According to the latest figures from CBRE some £2.7 billion was invested in student property last year, an astonishing 125% increase compared to 2011. This is on top of last year's 53% growth and 124% growth the year before, meaning that student property investment has tripled since 2009.
The 2012 growth might be surprising given that UCAS figures show a 6.6% decrease in higher education applicants for the 2012 academic year, with just 653,600 students applying for spaces, however we know that this gap was more than made up for by growth in cross-border applications.
"Although the number of student applications and acceptances fell in 2012, capital committed to the sector has grown dramatically over the last 12 months," said Jo Winchester, head of student advisory at CBRE.
"The marker is increasingly dominated by specialist student funds and developers, who are deploying large amounts of capital in the regions as well as within London, making student accommodation a healthy sector nationally.
"As an investment, student accommodation is relatively low risk and provides a secure income. Occupancy levels remain high, especially when compared to the vacancy rates in some mainstream sectors, and most university towns remain undersupplied."

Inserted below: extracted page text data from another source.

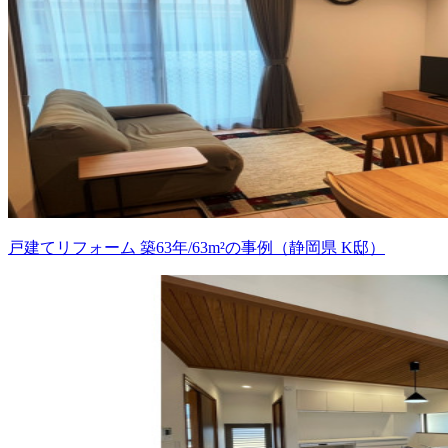
戸建てリフォーム 築63年/63m²の事例（静岡県 K邸）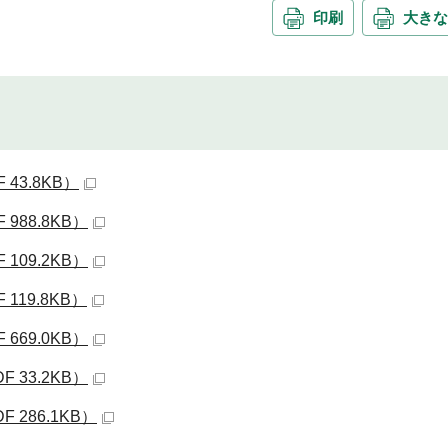
印刷
大きな
43.8KB）
988.8KB）
109.2KB）
119.8KB）
669.0KB）
 33.2KB）
286.1KB）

The report contains one other fact that may surprise many, and that is the fact that - like last year - investments in regions outside London again outpaced that of the capital, with cities such as Manchester, Liverpool, Glasgow and Bradford all featuring heavy UK wide investor demand. Dutch Pension Fund Managers PGGM were responsible for the biggest transaction in 2012, buying 60pc of the University Assets Programme for an estimated £840 million.
According to CBRE, student housing is strongly outperforming other property asset classes. Last year, it delivered total returns of 9.6pc for investors, compared with 4.4pc for all office properties and 2.2pc for all retail.